Additionally, in Table 6, the different cheese types were classified based on their total elemental profile through discriminant analysis. 70.4 % of the samples were correctly classified into the appropriate cheese type group. The highest rate of correct classification was observed for hard cheese samples (90 %) whereas the rest of the samples were correctly classified at rates lower than 72.2 %. The elements Cr, Co, Cu, Zn, Sr, Au and U were found responsible for the discrimination of samples into cheese type groups according to the stepwise discriminant analysis applied. Under this context, previous studies applied elemental profile as a mean to discriminate among different cheese types. Aceto et al. (2017) reported that the distribution of lanthanides could be considered as a fingerprint tool to relate the soil of the pastureland on which cows graze and to the bottled milk. Magdas et al. (2019) reported that Mn content together with rare earth element concentrations were good predictors of two traditional cheese specialties of Romania. Mara et al. (2024) found elements such as Se and Zn to discriminate samples based on the cheese-making process of pecorino cheese from Sardinia, Italy.

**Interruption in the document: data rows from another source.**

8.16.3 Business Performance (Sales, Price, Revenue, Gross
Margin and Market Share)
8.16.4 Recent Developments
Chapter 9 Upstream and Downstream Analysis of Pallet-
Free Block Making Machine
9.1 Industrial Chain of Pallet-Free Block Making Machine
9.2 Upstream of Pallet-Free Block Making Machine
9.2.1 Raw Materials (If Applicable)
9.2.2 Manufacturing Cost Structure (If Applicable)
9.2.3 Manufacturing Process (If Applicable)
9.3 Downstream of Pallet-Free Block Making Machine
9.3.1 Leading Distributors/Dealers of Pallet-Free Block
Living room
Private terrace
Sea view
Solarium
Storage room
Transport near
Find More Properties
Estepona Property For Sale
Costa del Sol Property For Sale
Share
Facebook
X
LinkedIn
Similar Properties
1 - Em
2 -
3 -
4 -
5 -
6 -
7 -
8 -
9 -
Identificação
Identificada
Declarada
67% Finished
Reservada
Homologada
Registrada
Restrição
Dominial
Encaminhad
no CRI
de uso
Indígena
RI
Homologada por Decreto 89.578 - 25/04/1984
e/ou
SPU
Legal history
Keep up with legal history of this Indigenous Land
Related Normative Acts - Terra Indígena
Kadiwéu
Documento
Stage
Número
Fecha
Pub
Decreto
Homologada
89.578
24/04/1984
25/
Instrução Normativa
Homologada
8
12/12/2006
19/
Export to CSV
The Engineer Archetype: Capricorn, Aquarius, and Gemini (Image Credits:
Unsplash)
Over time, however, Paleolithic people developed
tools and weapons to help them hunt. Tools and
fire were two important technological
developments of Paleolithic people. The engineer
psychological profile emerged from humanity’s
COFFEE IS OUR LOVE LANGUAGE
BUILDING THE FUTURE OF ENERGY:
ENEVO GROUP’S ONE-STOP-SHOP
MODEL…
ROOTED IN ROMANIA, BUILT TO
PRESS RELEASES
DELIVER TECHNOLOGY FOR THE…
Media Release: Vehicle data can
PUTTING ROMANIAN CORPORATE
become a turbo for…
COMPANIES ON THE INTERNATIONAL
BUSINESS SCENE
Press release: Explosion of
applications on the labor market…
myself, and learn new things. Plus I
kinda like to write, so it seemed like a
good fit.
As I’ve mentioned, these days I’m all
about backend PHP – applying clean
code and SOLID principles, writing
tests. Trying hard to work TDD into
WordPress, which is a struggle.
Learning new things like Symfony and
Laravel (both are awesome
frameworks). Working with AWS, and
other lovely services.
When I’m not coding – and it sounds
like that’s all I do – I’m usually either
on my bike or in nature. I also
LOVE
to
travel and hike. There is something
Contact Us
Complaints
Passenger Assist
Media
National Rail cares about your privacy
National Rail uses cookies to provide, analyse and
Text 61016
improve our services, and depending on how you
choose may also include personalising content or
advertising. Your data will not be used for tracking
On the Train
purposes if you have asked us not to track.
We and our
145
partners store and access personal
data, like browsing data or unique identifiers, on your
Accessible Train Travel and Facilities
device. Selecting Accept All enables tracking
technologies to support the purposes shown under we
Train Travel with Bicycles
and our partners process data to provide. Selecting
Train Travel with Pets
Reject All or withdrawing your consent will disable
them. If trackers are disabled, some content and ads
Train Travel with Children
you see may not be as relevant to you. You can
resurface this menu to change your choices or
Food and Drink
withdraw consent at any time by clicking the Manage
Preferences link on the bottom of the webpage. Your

International Dairy Journal, Volume 169, 2025, 106315: Table 6. Classification table for different cheese types based on the total elemental profile of cheeses through discriminant analysis.

4. Conclusions

The present study provides important input on the levels of selected elements of commercially available, non-designated, Greek cheeses. The findings of the study indicate that these cheeses can be regarded as safe, given their low levels in heavy metals, and on the other hand, they cover a considerable percentage of the dietary recommended intake for elements like Cr and Zn. Additionally, the results of this work indicated that discriminant analysis may facilitate cheese differentiation based on cheese- and milk type, as an initial step enhancing their unique properties regarding milk type and cheese making. The cheese elemental profile assessed in the present study may provide added value and better consumer recognition towards an increased producers’ income.